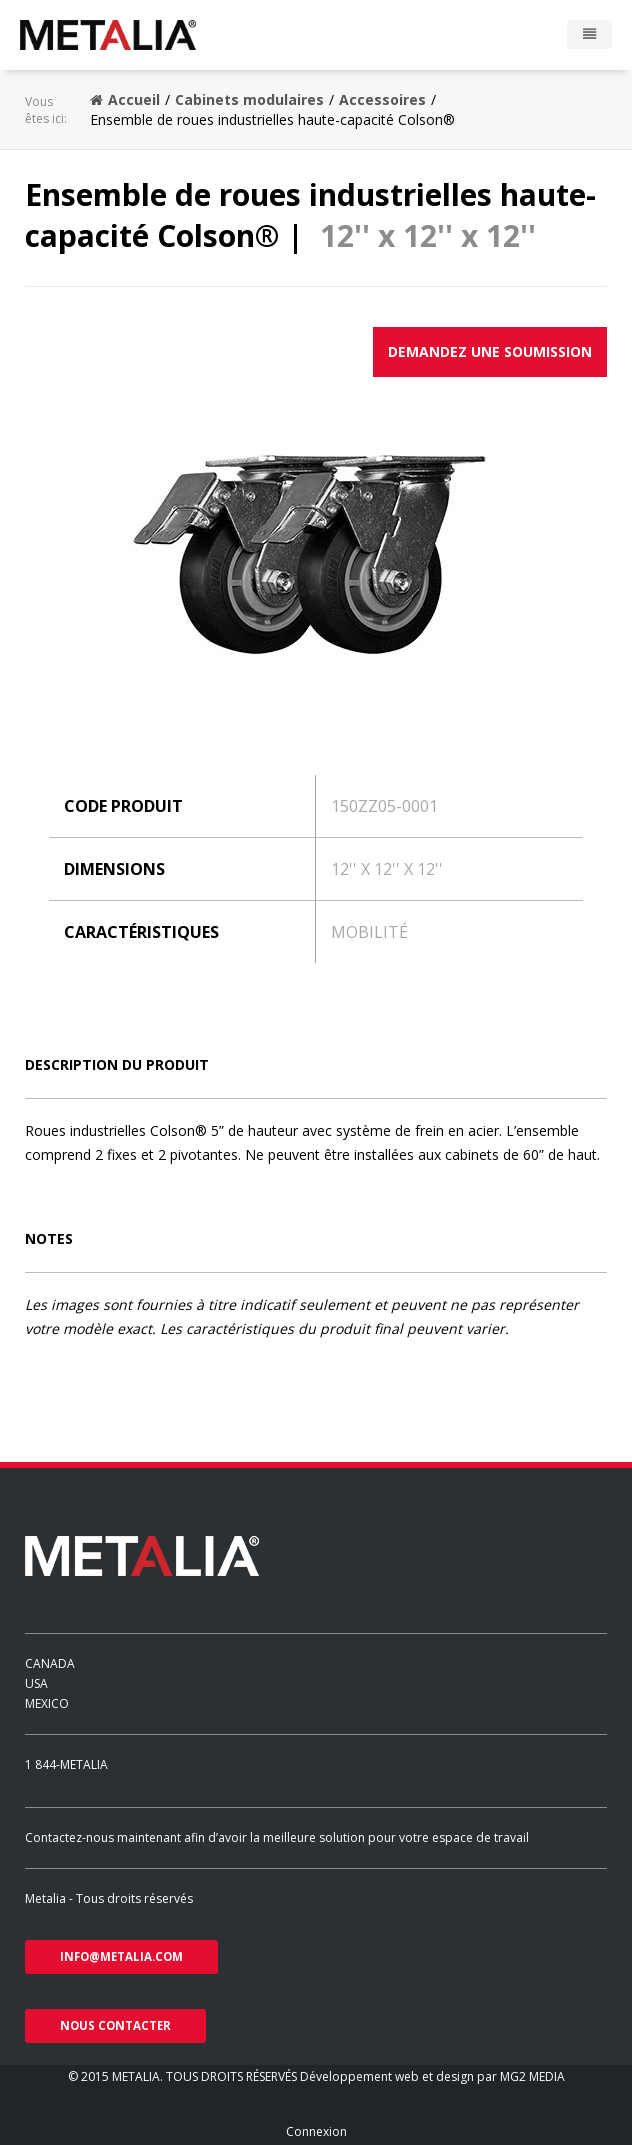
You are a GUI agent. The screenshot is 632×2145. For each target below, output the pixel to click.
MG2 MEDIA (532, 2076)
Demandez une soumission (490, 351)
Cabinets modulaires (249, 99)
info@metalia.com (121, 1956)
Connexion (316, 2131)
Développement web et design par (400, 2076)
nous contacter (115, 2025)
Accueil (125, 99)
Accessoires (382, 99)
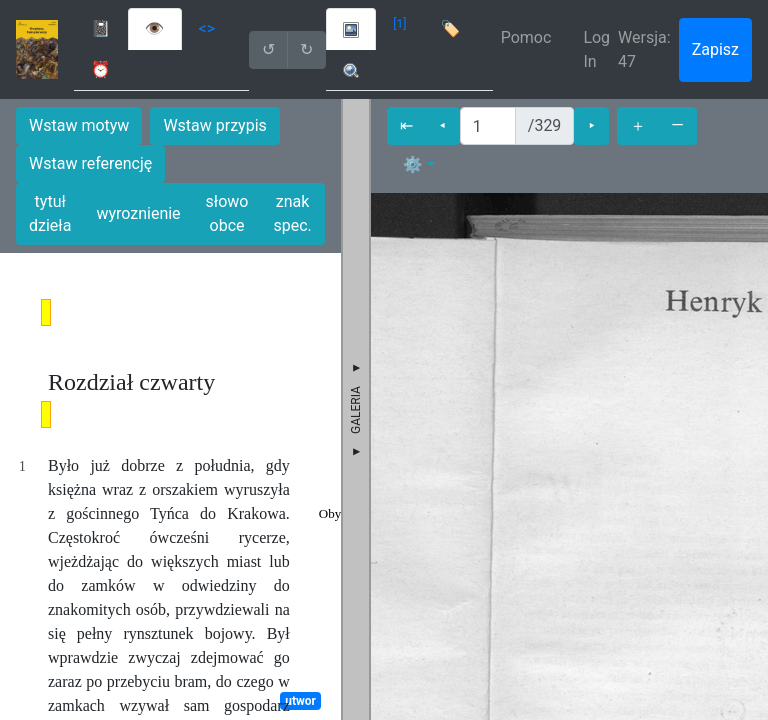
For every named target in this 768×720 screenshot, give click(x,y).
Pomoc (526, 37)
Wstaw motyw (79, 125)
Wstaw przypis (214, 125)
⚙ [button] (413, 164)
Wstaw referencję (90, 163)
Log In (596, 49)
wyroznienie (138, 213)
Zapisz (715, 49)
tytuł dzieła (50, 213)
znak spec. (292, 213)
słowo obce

WHAT IS EXPECTED
The result should be the material above, unchanged and free of pictures; please print it.

SOLUTION BELOW
You are a GUI agent. The screenshot is 632×2145. For each target below, output the pixel to click.
MG2 MEDIA (532, 2076)
Demandez une soumission (490, 351)
Cabinets modulaires (249, 99)
info@metalia.com (121, 1956)
Connexion (316, 2131)
Développement web et design par (400, 2076)
nous contacter (115, 2025)
Accueil (125, 99)
Accessoires (382, 99)
For every named target in this 768×720 screenshot, give click(x,y).
Pomoc (526, 37)
Wstaw motyw (79, 125)
Wstaw przypis (214, 125)
⚙ [button] (413, 164)
Wstaw referencję (90, 163)
Log In (596, 49)
wyroznienie (138, 213)
Zapisz (715, 49)
tytuł dzieła (50, 213)
znak spec. (292, 213)
słowo obce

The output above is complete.